■ The input:

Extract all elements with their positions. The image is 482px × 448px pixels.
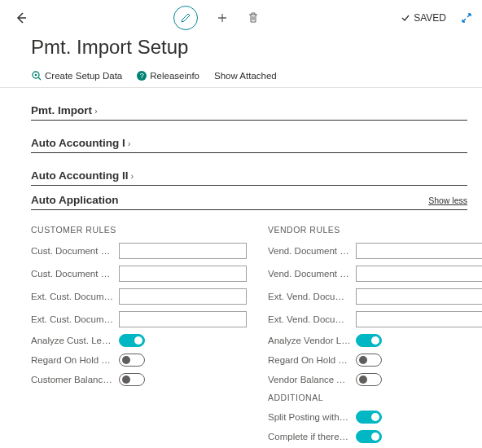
cust-balance-toggle[interactable] xyxy=(119,373,145,386)
field-label: Analyze Vendor Ledg... xyxy=(268,336,356,345)
fasttab-pmt-import[interactable]: Pmt. Import › xyxy=(31,96,467,121)
vend-balance-toggle[interactable] xyxy=(356,373,382,386)
saved-label: SAVED xyxy=(414,12,446,24)
field-label: Ext. Cust. Document ... xyxy=(31,292,119,301)
field-label: Vendor Balance Appli... xyxy=(268,375,356,384)
field-label: Customer Balance Ap... xyxy=(31,375,119,384)
plus-icon xyxy=(217,12,228,24)
cust-doc-2-input[interactable] xyxy=(119,266,247,282)
new-button[interactable] xyxy=(216,11,229,24)
field-cust-onhold: Regard On Hold on C... xyxy=(31,354,247,367)
action-create-setup-data[interactable]: Create Setup Data xyxy=(31,70,122,81)
fasttab-title: Auto Accounting II xyxy=(31,169,128,182)
split-posting-toggle[interactable] xyxy=(356,411,382,424)
edit-button[interactable] xyxy=(173,6,198,30)
fasttab-title: Auto Accounting I xyxy=(31,137,125,149)
field-label: Cust. Document No. ... xyxy=(31,269,119,279)
field-split-posting: Split Posting with Ext... xyxy=(268,411,482,424)
field-cust-doc-1: Cust. Document No. ... xyxy=(31,243,247,259)
question-icon: ? xyxy=(137,71,147,81)
arrow-left-icon xyxy=(15,11,28,24)
ext-cust-doc-2-input[interactable] xyxy=(119,311,247,327)
chevron-right-icon: › xyxy=(94,106,98,116)
field-analyze-vend: Analyze Vendor Ledg... xyxy=(268,334,482,347)
group-vendor-rules: VENDOR RULES xyxy=(268,225,482,235)
vend-onhold-toggle[interactable] xyxy=(356,354,382,367)
action-label: Show Attached xyxy=(214,71,277,81)
vend-doc-1-input[interactable] xyxy=(356,243,482,259)
field-label: Cust. Document No. ... xyxy=(31,246,119,256)
field-vend-doc-2: Vend. Document No. ... xyxy=(268,266,482,282)
field-vend-onhold: Regard On Hold on V... xyxy=(268,354,482,367)
customer-column: CUSTOMER RULES Cust. Document No. ... Cu… xyxy=(31,220,247,448)
field-ext-vend-doc-1: Ext. Vend. Document ... xyxy=(268,288,482,305)
chevron-right-icon: › xyxy=(130,171,134,181)
top-center-actions xyxy=(33,6,401,30)
chevron-right-icon: › xyxy=(128,138,131,148)
auto-application-columns: CUSTOMER RULES Cust. Document No. ... Cu… xyxy=(31,220,467,448)
vendor-column: VENDOR RULES Vend. Document No. ... Vend… xyxy=(268,220,482,448)
fasttab-auto-accounting-2[interactable]: Auto Accounting II › xyxy=(31,161,467,186)
field-ext-vend-doc-2: Ext. Vend. Document ... xyxy=(268,311,482,327)
fasttab-title: Pmt. Import xyxy=(31,104,92,116)
action-bar: Create Setup Data ? Releaseinfo Show Att… xyxy=(0,70,482,88)
content-area: Pmt. Import › Auto Accounting I › Auto A… xyxy=(0,88,482,448)
field-ext-cust-doc-2: Ext. Cust. Document ... xyxy=(31,311,247,327)
action-show-attached[interactable]: Show Attached xyxy=(214,70,277,81)
delete-button[interactable] xyxy=(247,11,260,24)
top-bar: SAVED xyxy=(0,0,482,36)
group-additional: ADDITIONAL xyxy=(268,393,482,402)
field-label: Vend. Document No. ... xyxy=(268,269,356,279)
field-label: Analyze Cust. Ledger ... xyxy=(31,336,119,345)
vend-doc-2-input[interactable] xyxy=(356,266,482,282)
analyze-vend-toggle[interactable] xyxy=(356,334,382,347)
cust-doc-1-input[interactable] xyxy=(119,243,247,259)
check-icon xyxy=(401,13,410,23)
page-title: Pmt. Import Setup xyxy=(0,36,482,70)
field-label: Ext. Vend. Document ... xyxy=(268,292,356,301)
pencil-icon xyxy=(180,12,191,24)
field-analyze-cust: Analyze Cust. Ledger ... xyxy=(31,334,247,347)
field-label: Regard On Hold on V... xyxy=(268,355,356,365)
field-label: Ext. Cust. Document ... xyxy=(31,314,119,324)
fasttab-auto-accounting-1[interactable]: Auto Accounting I › xyxy=(31,129,467,153)
trash-icon xyxy=(248,12,258,24)
field-label: Ext. Vend. Document ... xyxy=(268,314,356,324)
field-cust-doc-2: Cust. Document No. ... xyxy=(31,266,247,282)
cust-onhold-toggle[interactable] xyxy=(119,354,145,367)
action-releaseinfo[interactable]: ? Releaseinfo xyxy=(137,70,199,81)
section-title: Auto Application xyxy=(31,194,119,206)
back-button[interactable] xyxy=(10,7,33,29)
field-cust-balance: Customer Balance Ap... xyxy=(31,373,247,386)
gear-play-icon xyxy=(31,70,42,81)
expand-button[interactable] xyxy=(461,12,472,24)
section-auto-application: Auto Application Show less xyxy=(31,194,467,210)
field-label: Split Posting with Ext... xyxy=(268,412,356,422)
complete-if-toggle[interactable] xyxy=(356,430,382,443)
ext-vend-doc-1-input[interactable] xyxy=(356,288,482,305)
field-complete-if: Complete if there is a... xyxy=(268,430,482,443)
analyze-cust-toggle[interactable] xyxy=(119,334,145,347)
show-less-link[interactable]: Show less xyxy=(428,195,467,205)
action-label: Releaseinfo xyxy=(150,71,199,81)
svg-point-1 xyxy=(35,74,37,77)
field-label: Vend. Document No. ... xyxy=(268,246,356,256)
saved-indicator: SAVED xyxy=(401,12,446,24)
field-vend-balance: Vendor Balance Appli... xyxy=(268,373,482,386)
ext-vend-doc-2-input[interactable] xyxy=(356,311,482,327)
field-label: Complete if there is a... xyxy=(268,432,356,441)
group-customer-rules: CUSTOMER RULES xyxy=(31,225,247,235)
field-label: Regard On Hold on C... xyxy=(31,355,119,365)
expand-icon xyxy=(461,12,472,24)
ext-cust-doc-1-input[interactable] xyxy=(119,288,247,305)
field-vend-doc-1: Vend. Document No. ... xyxy=(268,243,482,259)
action-label: Create Setup Data xyxy=(45,71,122,81)
field-ext-cust-doc-1: Ext. Cust. Document ... xyxy=(31,288,247,305)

■ Exercise description: Make a word-for-word copy of the entries, without any pictures.

■ Expected output:
Extract all elements with their positions. The image is 482px × 448px pixels.
cust-balance-toggle[interactable] xyxy=(119,373,145,386)
field-label: Analyze Vendor Ledg... xyxy=(268,336,356,345)
fasttab-pmt-import[interactable]: Pmt. Import › xyxy=(31,96,467,121)
vend-balance-toggle[interactable] xyxy=(356,373,382,386)
saved-label: SAVED xyxy=(414,12,446,24)
field-label: Ext. Cust. Document ... xyxy=(31,292,119,301)
field-label: Vendor Balance Appli... xyxy=(268,375,356,384)
field-label: Customer Balance Ap... xyxy=(31,375,119,384)
plus-icon xyxy=(217,12,228,24)
cust-doc-2-input[interactable] xyxy=(119,266,247,282)
new-button[interactable] xyxy=(216,11,229,24)
field-cust-onhold: Regard On Hold on C... xyxy=(31,354,247,367)
action-create-setup-data[interactable]: Create Setup Data xyxy=(31,70,122,81)
fasttab-title: Auto Accounting II xyxy=(31,169,128,182)
split-posting-toggle[interactable] xyxy=(356,411,382,424)
edit-button[interactable] xyxy=(173,6,198,30)
fasttab-title: Auto Accounting I xyxy=(31,137,125,149)
field-label: Cust. Document No. ... xyxy=(31,269,119,279)
field-split-posting: Split Posting with Ext... xyxy=(268,411,482,424)
field-cust-doc-1: Cust. Document No. ... xyxy=(31,243,247,259)
question-icon: ? xyxy=(137,71,147,81)
arrow-left-icon xyxy=(15,11,28,24)
ext-cust-doc-2-input[interactable] xyxy=(119,311,247,327)
chevron-right-icon: › xyxy=(94,106,98,116)
field-analyze-vend: Analyze Vendor Ledg... xyxy=(268,334,482,347)
group-vendor-rules: VENDOR RULES xyxy=(268,225,482,235)
vend-onhold-toggle[interactable] xyxy=(356,354,382,367)
action-label: Show Attached xyxy=(214,71,277,81)
vend-doc-1-input[interactable] xyxy=(356,243,482,259)
field-label: Cust. Document No. ... xyxy=(31,246,119,256)
field-vend-doc-2: Vend. Document No. ... xyxy=(268,266,482,282)
field-vend-onhold: Regard On Hold on V... xyxy=(268,354,482,367)
customer-column: CUSTOMER RULES Cust. Document No. ... Cu… xyxy=(31,220,247,448)
field-ext-vend-doc-1: Ext. Vend. Document ... xyxy=(268,288,482,305)
chevron-right-icon: › xyxy=(130,171,134,181)
top-center-actions xyxy=(33,6,401,30)
chevron-right-icon: › xyxy=(128,138,131,148)
auto-application-columns: CUSTOMER RULES Cust. Document No. ... Cu… xyxy=(31,220,467,448)
vendor-column: VENDOR RULES Vend. Document No. ... Vend… xyxy=(268,220,482,448)
fasttab-auto-accounting-2[interactable]: Auto Accounting II › xyxy=(31,161,467,186)
field-ext-vend-doc-2: Ext. Vend. Document ... xyxy=(268,311,482,327)
fasttab-title: Pmt. Import xyxy=(31,104,92,116)
action-bar: Create Setup Data ? Releaseinfo Show Att… xyxy=(0,70,482,88)
content-area: Pmt. Import › Auto Accounting I › Auto A… xyxy=(0,88,482,448)
field-ext-cust-doc-2: Ext. Cust. Document ... xyxy=(31,311,247,327)
action-show-attached[interactable]: Show Attached xyxy=(214,70,277,81)
delete-button[interactable] xyxy=(247,11,260,24)
top-bar: SAVED xyxy=(0,0,482,36)
group-additional: ADDITIONAL xyxy=(268,393,482,402)
field-label: Vend. Document No. ... xyxy=(268,269,356,279)
field-label: Analyze Cust. Ledger ... xyxy=(31,336,119,345)
vend-doc-2-input[interactable] xyxy=(356,266,482,282)
analyze-vend-toggle[interactable] xyxy=(356,334,382,347)
cust-doc-1-input[interactable] xyxy=(119,243,247,259)
check-icon xyxy=(401,13,410,23)
page-title: Pmt. Import Setup xyxy=(0,36,482,70)
field-label: Ext. Vend. Document ... xyxy=(268,292,356,301)
pencil-icon xyxy=(180,12,191,24)
field-analyze-cust: Analyze Cust. Ledger ... xyxy=(31,334,247,347)
field-label: Regard On Hold on V... xyxy=(268,355,356,365)
field-label: Ext. Cust. Document ... xyxy=(31,314,119,324)
fasttab-auto-accounting-1[interactable]: Auto Accounting I › xyxy=(31,129,467,153)
trash-icon xyxy=(248,12,258,24)
field-label: Ext. Vend. Document ... xyxy=(268,314,356,324)
field-cust-doc-2: Cust. Document No. ... xyxy=(31,266,247,282)
cust-onhold-toggle[interactable] xyxy=(119,354,145,367)
action-releaseinfo[interactable]: ? Releaseinfo xyxy=(137,70,199,81)
section-title: Auto Application xyxy=(31,194,119,206)
back-button[interactable] xyxy=(10,7,33,29)
field-cust-balance: Customer Balance Ap... xyxy=(31,373,247,386)
gear-play-icon xyxy=(31,70,42,81)
expand-button[interactable] xyxy=(461,12,472,24)
section-auto-application: Auto Application Show less xyxy=(31,194,467,210)
field-label: Split Posting with Ext... xyxy=(268,412,356,422)
complete-if-toggle[interactable] xyxy=(356,430,382,443)
ext-vend-doc-1-input[interactable] xyxy=(356,288,482,305)
field-complete-if: Complete if there is a... xyxy=(268,430,482,443)
analyze-cust-toggle[interactable] xyxy=(119,334,145,347)
show-less-link[interactable]: Show less xyxy=(428,195,467,205)
action-label: Releaseinfo xyxy=(150,71,199,81)
svg-point-1 xyxy=(35,74,37,77)
field-label: Vend. Document No. ... xyxy=(268,246,356,256)
saved-indicator: SAVED xyxy=(401,12,446,24)
field-vend-balance: Vendor Balance Appli... xyxy=(268,373,482,386)
ext-vend-doc-2-input[interactable] xyxy=(356,311,482,327)
field-label: Complete if there is a... xyxy=(268,432,356,441)
group-customer-rules: CUSTOMER RULES xyxy=(31,225,247,235)
field-label: Regard On Hold on C... xyxy=(31,355,119,365)
expand-icon xyxy=(461,12,472,24)
ext-cust-doc-1-input[interactable] xyxy=(119,288,247,305)
field-vend-doc-1: Vend. Document No. ... xyxy=(268,243,482,259)
action-label: Create Setup Data xyxy=(45,71,122,81)
field-ext-cust-doc-1: Ext. Cust. Document ... xyxy=(31,288,247,305)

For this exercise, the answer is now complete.